### [Provided records]
'''

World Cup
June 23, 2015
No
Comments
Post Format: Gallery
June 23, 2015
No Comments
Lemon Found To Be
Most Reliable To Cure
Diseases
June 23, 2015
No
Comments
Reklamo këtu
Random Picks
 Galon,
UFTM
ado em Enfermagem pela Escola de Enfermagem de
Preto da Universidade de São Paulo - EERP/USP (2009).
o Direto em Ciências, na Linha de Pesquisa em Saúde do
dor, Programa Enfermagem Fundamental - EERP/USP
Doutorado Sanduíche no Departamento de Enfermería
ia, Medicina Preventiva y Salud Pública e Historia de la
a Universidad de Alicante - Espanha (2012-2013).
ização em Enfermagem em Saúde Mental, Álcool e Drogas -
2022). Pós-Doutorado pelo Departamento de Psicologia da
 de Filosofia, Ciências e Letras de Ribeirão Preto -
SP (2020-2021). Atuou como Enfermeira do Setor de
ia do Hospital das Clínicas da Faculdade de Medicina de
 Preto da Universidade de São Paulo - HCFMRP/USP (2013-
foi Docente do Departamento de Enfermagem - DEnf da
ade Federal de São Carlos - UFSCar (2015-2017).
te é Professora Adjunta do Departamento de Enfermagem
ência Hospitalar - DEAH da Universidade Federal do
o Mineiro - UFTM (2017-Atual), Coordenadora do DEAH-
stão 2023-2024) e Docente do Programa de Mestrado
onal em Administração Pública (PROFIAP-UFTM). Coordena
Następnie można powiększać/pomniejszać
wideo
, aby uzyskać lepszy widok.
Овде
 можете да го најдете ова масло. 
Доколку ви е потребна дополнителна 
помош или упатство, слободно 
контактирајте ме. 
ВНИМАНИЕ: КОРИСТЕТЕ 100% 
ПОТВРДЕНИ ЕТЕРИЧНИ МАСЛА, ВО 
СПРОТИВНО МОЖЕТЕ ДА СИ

'''
'''

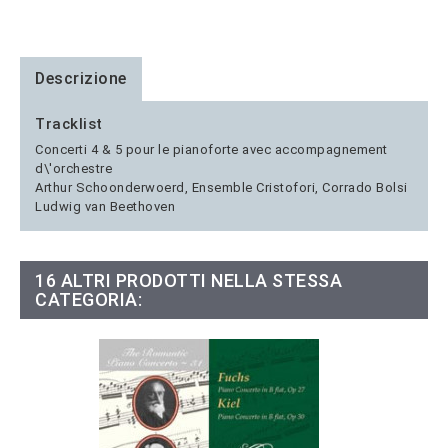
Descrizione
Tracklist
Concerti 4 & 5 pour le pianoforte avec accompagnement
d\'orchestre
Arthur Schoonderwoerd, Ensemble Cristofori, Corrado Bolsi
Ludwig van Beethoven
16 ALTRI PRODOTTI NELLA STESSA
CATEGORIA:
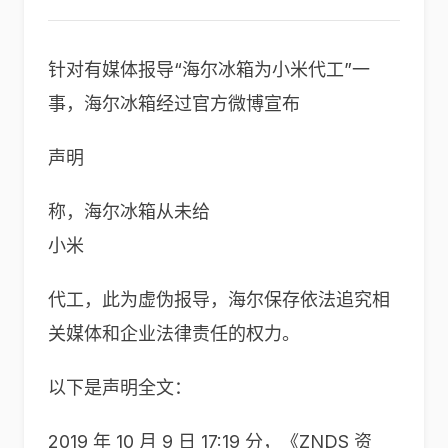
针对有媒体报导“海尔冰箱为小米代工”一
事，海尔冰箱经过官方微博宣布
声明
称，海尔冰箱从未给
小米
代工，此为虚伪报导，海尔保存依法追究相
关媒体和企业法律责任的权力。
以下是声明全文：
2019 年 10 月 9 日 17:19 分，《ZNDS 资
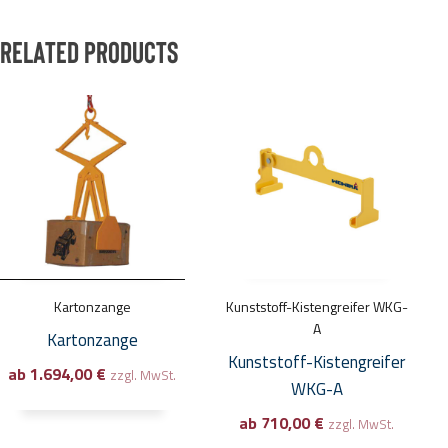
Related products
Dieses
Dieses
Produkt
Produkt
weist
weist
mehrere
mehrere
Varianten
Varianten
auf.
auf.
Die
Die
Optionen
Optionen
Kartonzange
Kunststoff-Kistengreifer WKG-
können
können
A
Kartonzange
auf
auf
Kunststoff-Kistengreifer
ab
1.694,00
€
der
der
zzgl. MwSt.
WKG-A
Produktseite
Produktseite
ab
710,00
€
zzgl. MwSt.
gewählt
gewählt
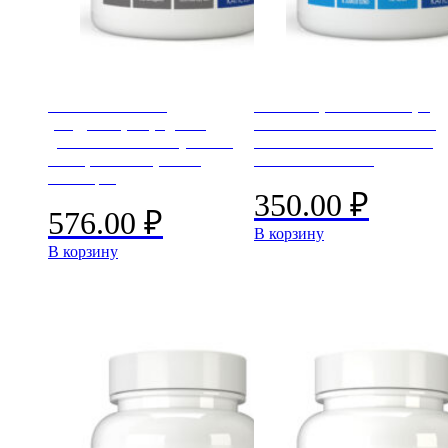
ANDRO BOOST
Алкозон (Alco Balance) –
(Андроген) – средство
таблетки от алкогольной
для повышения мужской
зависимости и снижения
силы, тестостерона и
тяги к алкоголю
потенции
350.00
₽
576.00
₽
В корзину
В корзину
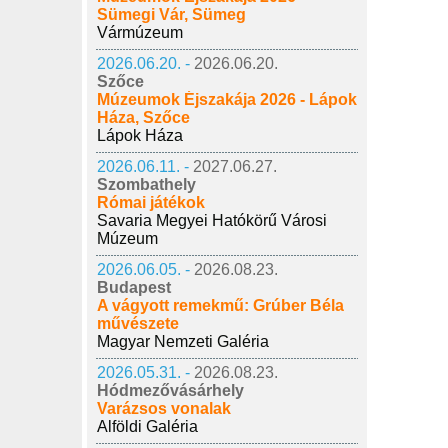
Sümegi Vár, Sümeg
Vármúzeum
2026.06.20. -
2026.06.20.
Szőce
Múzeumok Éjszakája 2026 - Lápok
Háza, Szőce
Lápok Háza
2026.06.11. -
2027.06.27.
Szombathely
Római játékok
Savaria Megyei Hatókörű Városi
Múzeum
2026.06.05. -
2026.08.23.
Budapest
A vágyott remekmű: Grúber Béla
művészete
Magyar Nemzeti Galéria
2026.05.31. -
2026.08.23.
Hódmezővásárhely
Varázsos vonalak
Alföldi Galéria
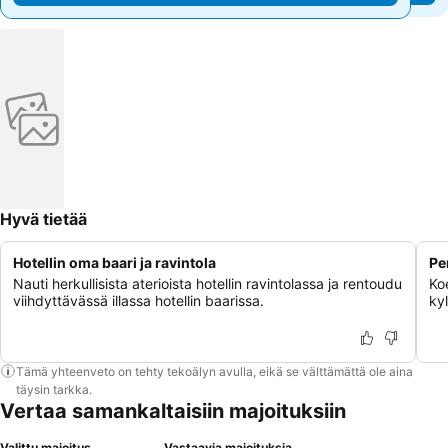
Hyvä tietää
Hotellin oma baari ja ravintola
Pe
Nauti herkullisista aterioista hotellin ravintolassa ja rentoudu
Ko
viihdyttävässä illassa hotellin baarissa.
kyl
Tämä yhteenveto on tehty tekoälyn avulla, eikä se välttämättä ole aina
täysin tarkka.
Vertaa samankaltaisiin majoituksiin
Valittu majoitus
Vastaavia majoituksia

'''
'''

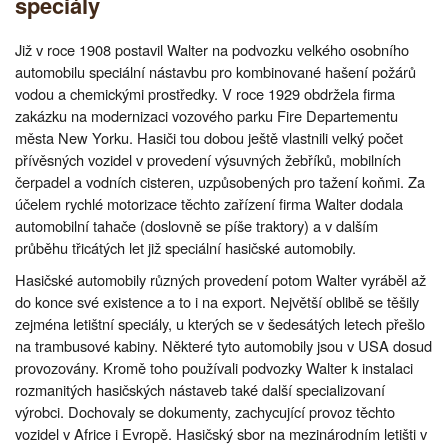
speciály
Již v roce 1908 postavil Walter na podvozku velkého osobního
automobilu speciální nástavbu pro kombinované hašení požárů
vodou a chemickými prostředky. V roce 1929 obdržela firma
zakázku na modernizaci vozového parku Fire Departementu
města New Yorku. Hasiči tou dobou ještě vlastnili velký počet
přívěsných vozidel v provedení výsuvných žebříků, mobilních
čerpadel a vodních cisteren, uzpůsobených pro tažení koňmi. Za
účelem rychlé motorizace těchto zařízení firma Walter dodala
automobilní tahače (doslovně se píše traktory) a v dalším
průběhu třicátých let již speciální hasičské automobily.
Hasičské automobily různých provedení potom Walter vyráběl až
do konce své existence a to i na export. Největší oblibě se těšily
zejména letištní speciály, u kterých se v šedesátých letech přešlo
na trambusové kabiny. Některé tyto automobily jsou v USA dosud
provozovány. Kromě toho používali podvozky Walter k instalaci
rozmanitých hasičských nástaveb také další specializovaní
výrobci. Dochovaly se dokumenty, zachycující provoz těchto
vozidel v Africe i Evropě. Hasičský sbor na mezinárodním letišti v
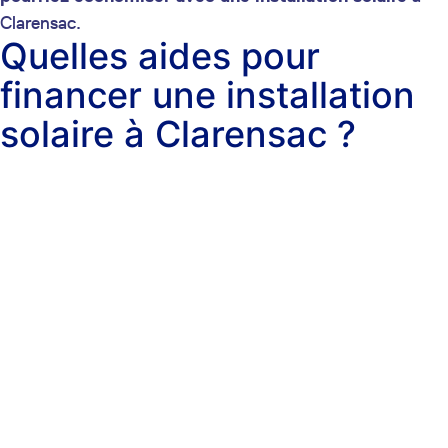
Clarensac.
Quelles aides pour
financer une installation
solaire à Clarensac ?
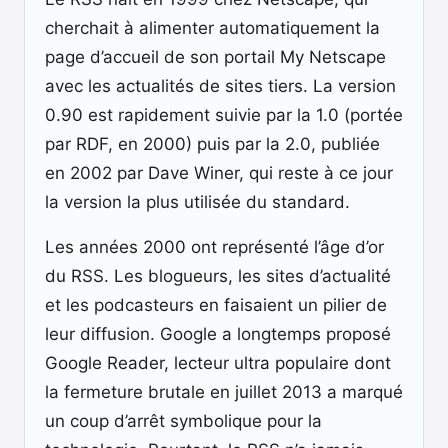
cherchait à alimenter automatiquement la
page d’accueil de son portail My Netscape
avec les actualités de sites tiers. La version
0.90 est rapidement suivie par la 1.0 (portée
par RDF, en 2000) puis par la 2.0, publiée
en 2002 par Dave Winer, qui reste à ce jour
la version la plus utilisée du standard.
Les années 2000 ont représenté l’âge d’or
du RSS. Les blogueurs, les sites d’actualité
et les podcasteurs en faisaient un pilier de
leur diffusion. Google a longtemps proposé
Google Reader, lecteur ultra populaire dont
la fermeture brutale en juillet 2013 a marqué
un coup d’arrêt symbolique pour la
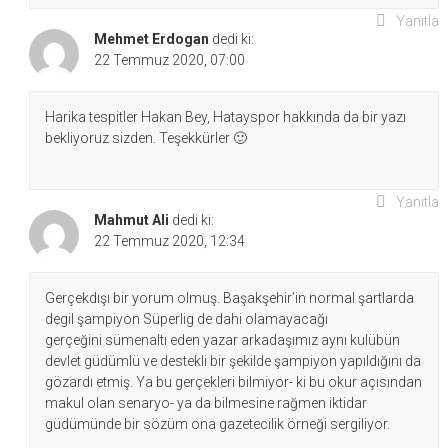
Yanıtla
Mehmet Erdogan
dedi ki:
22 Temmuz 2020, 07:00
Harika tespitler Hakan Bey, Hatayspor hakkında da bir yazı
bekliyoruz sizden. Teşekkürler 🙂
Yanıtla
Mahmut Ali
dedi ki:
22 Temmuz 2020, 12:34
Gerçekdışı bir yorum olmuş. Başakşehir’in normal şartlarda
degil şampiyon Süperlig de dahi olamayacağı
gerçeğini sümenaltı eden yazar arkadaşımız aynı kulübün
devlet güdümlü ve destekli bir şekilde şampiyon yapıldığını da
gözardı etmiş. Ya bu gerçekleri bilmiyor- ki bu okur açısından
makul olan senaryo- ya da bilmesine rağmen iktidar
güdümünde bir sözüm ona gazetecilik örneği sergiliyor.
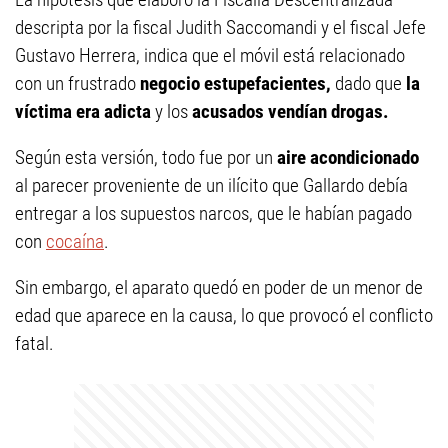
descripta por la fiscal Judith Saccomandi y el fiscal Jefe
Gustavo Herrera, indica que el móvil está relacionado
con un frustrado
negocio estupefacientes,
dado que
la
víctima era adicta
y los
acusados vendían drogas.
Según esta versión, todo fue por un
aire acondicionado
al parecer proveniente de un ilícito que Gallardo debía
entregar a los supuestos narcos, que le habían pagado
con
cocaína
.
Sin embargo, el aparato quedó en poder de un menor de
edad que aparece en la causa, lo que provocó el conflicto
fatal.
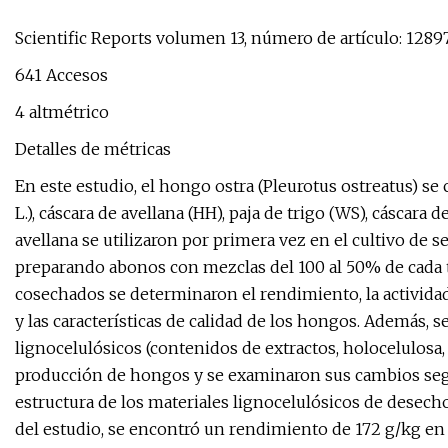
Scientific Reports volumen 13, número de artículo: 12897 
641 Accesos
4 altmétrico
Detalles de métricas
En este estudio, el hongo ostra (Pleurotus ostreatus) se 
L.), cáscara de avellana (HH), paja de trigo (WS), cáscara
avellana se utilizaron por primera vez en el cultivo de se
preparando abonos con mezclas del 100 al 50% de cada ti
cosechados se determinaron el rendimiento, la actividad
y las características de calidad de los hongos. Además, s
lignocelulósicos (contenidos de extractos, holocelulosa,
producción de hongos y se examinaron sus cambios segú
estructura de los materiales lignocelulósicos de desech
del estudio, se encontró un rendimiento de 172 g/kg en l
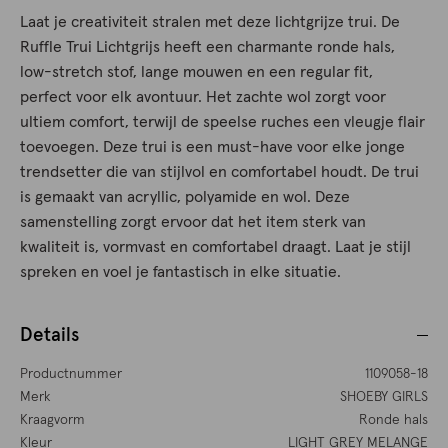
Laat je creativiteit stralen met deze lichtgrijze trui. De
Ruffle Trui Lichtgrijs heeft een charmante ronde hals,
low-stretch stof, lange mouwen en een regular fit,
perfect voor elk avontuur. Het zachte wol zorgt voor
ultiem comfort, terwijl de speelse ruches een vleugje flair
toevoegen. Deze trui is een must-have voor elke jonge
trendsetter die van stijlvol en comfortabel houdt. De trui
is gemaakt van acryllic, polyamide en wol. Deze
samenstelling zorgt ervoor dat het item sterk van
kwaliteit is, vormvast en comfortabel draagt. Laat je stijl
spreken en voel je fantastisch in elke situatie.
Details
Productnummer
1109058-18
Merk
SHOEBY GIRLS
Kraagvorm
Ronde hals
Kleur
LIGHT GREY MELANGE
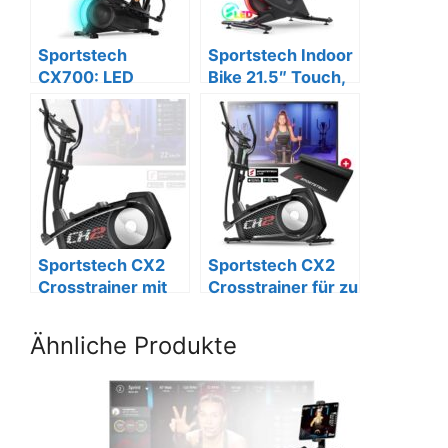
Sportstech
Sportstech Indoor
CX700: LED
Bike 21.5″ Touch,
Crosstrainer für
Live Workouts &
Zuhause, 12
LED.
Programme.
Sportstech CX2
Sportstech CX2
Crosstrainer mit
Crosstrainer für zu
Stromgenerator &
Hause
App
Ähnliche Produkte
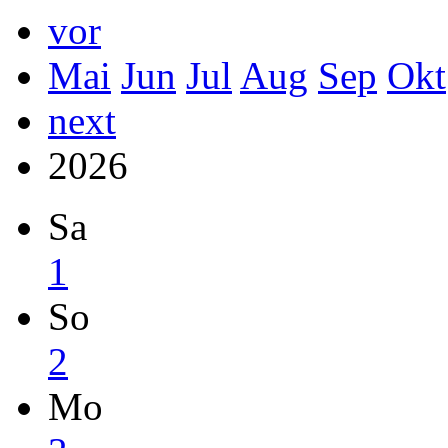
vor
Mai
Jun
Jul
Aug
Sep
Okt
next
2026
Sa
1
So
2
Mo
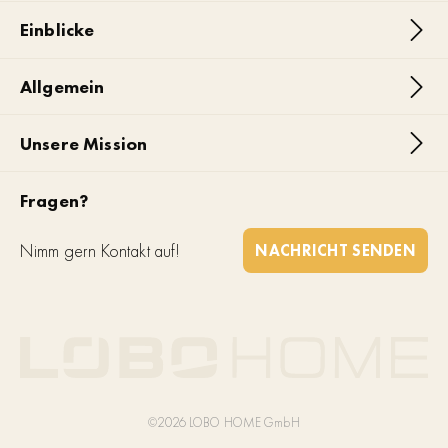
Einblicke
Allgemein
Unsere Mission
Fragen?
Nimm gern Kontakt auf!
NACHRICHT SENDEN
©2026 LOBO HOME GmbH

'''

### [What you need to do]
Say the number of lines above that include "DEAH", and only that.

### [Exercise answer]
2